Buaksib.com – Pemerintah sudah mulai mengijinkan event olahraga dihadiri oleh penonton. Uji coba kembalinya supporter ke stadion dimulai dari gelaran PON Papua 2021.

Pemerintah akan Izinkan Penonton Datang ke Stadion
Suporter di stadion.

 

Lalu kedepannya, pemerintah membuka kans event olahraga lain seperti BRI Liga 1 2021/2022 dan Liga 2 2021 bisa dihadiri supporter. Hal itu ditegaskan langsung oleh Menteri Koordinator Bidang Kemaritiman dan Investasi sekaligus coordinator PPKM Jawa Bali, Luhut Binsar Pandjaitan.

Didalam press conference belum lama ini, Luhut mengatakan dirinya diberi tugas oleh Presiden Jokowi untuk mempelajari kemungkinan penonton datang ke stadion. Jika rencana itu bisa terwujud, percobaan awal kapasitas stadion akan diisi 30 persen dari kapasitas venue.

“Itu dengan persyaratan misalnya Polymerase Chain Reaction (PCR) untuk pemain dan official, dan penonton mungkin di-antigen. Segera kami putuskan dan umumkan,” ujar Luhut.

Penonton Bisa ke Stadion?

Rencana pemerintah untuk menghidupkan lagi stadion mendapat respon bagus dari operator kompetisi Liga 1 dan Liga 2, PT Liga Indonesia Baru. PT LIB menyebut jika rencana tersebut adalah bukti dukungan nyata pemerintah kepada sepak bola Indonesia.

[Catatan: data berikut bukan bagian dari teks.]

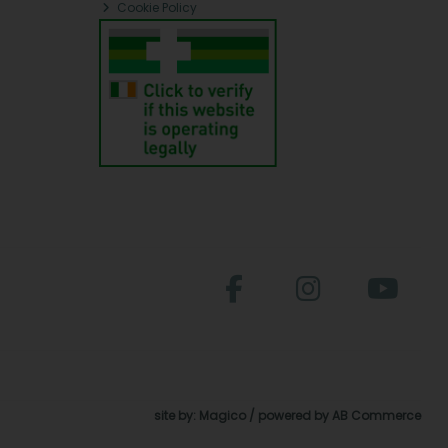
Cookie Policy
site by:
Magico
/ powered by
AB Commerce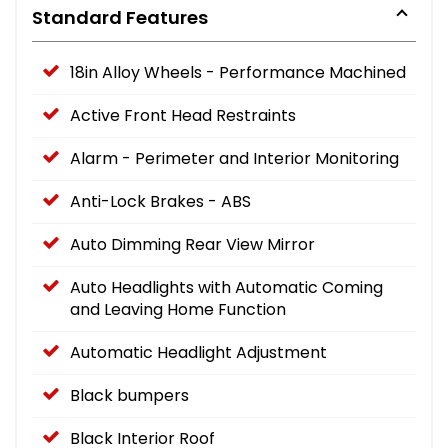
Standard Features
18in Alloy Wheels - Performance Machined
Active Front Head Restraints
Alarm - Perimeter and Interior Monitoring
Anti-Lock Brakes - ABS
Auto Dimming Rear View Mirror
Auto Headlights with Automatic Coming
and Leaving Home Function
Automatic Headlight Adjustment
Black bumpers
Black Interior Roof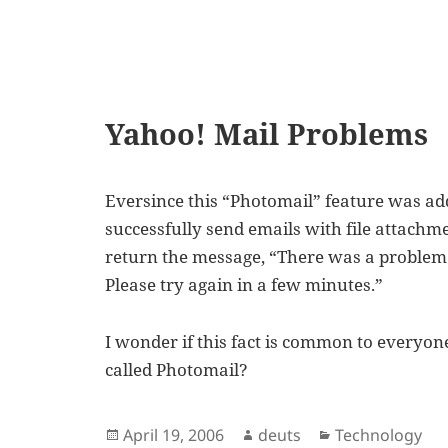
Yahoo! Mail Problems
Eversince this “Photomail” feature was add
successfully send emails with file attachm
return the message, “There was a problem
Please try again in a few minutes.”
I wonder if this fact is common to everyone
called Photomail?
Posted
Author
Categories
April 19, 2006
deuts
Technology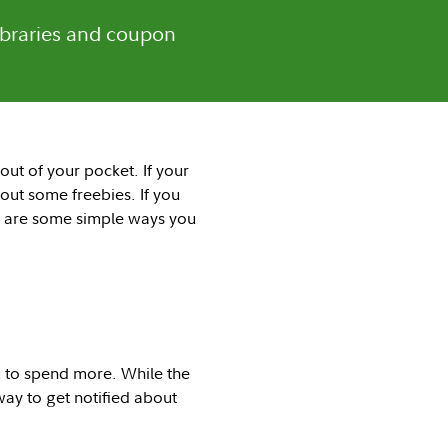
libraries and coupon
out of your pocket. If your
 out some freebies. If you
re are some simple ways you
u to spend more. While the
way to get notified about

Meski begitu, PT LIB mengklaim jika untuk mengizinkan penonton datang ke stadion di masa Covid-19 seperti ini tidak boleh tergesa-gesa. Harus ada kajian yang dilakukan oleh PT LIB, PSSI, dan pemerintah terkait beberapa ketentuan yang harus dipenuhi supporter jika ingin datang.

“Jika ada pelanggaran oleh suporter atau penonton akan ada hukuman tegas. Pertama, klub akan mendapatkan sanksi tegas. Bisa dalam bentuk pengurangan poin atau yang lainnya,” ujar Direktur Utama (Dirut) LIB, Akhmad Hadian Lukita.

“Tidak hanya itu, bagi kelompok suporter atau penonton yang melakukan pelanggaran tersebut, maka akan dilarang untuk kembali datang ke stadion,” lanjut Lukita.

Lebih jauh lagi, Lukita mengatakan ada beberapa syarat yang harus dipenuhi jika ingin Kembali datang ke stadion. Terkait ini, menurutnya, Klub, PT LIB, PSSI, dan Pemerintah harus Bersatu mengedukasi supporter.

“Bukan cuma membahas ketentuan jumlah penonton, namun juga ada aspek lain yang harus diperhatikan. Seperti, penonton wajib menerapkan aplikasi pedulilindungi, kewajiban dua kali vaksin, sampai dengan teknis penjualan tiket secara online,” beber Lukita.

“Sekali lagi, ini tak mudah. Butuh komitmen bersama agar kompetisi tetap bergulir lancar dan menghibur,” tandasnya.